Ressourçons-nous dans l’Eucharistie ; prolongeons-la dans l’adoration, pas seulement communautaire mais aussi personnelle. Restons en sa présence, en silence, l’écoutant pour cultiver la communion avec le Seigneur. Aussi pourrons-nous devenir des disciples missionnaires mystiques en action.
Témoigner de Jésus-Christ
Les disciples d’Emmaüs repartent enfin de cette rencontre inattendue « les pieds en marche, avec la joie de raconter le Christ ressuscité ». La joie qui naît de la rencontre avec le Ressuscité dans les Écritures et dans l’Eucharistie, nous pousse à témoigner de Lui avec force, même dans les situations les plus difficiles et les moments les plus sombres.
Le Saint-Père termine son message en souhaitant que notre témoignage missionnaire soit « un joyeux récit du Christ Seigneur, de sa vie, de sa passion, de sa mort et de sa résurrection, des merveilles que son amour a accomplies dans notre vie ».

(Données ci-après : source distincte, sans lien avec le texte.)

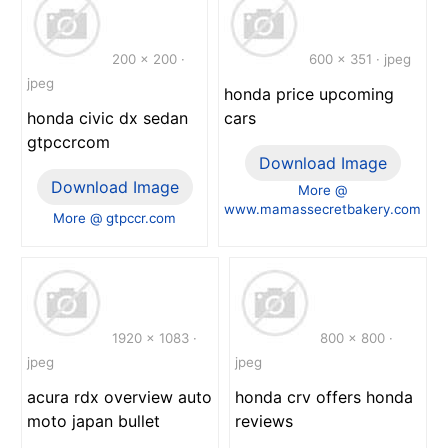
200 x 200 ·
600 x 351 · jpeg
jpeg
honda price upcoming
honda civic dx sedan
cars
gtpccrcom
Download Image
Download Image
More @
www.mamassecretbakery.com
More @ gtpccr.com
1920 x 1083 ·
800 x 800 ·
jpeg
jpeg
acura rdx overview auto
honda crv offers honda
moto japan bullet
reviews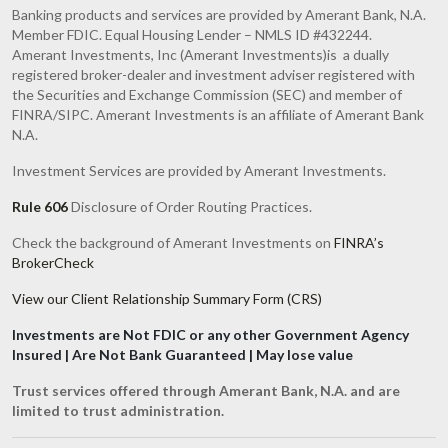
Banking products and services are provided by Amerant Bank, N.A.
Member FDIC. Equal Housing Lender – NMLS ID #432244.
Amerant Investments, Inc (Amerant Investments)is a dually
registered broker-dealer and investment adviser registered with
the Securities and Exchange Commission (SEC) and member of
FINRA/SIPC. Amerant Investments is an affiliate of Amerant Bank
N.A.
Investment Services are provided by Amerant Investments.
Rule 606
Disclosure of Order Routing Practices.
Check the background of Amerant Investments on
FINRA’s
BrokerCheck
View our Client Relationship Summary Form (CRS)
Investments are Not FDIC or any other Government Agency
Insured | Are Not Bank Guaranteed | May lose value
Trust services offered through Amerant Bank, N.A. and are
limited to trust administration.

Nous aussi, repartons de chaque eucharistie, comme de cette adoration, les cœurs tout brûlants, les yeux ouverts pour témoigner, ouvrir les yeux de nos frères et sœurs, les yeux de nos frères de la communauté que nous formons. Que le redépart soit synodal, qu’il soit une marche ensemble sur le parcours menant à la paix et le salut que le Ressuscité a tracé.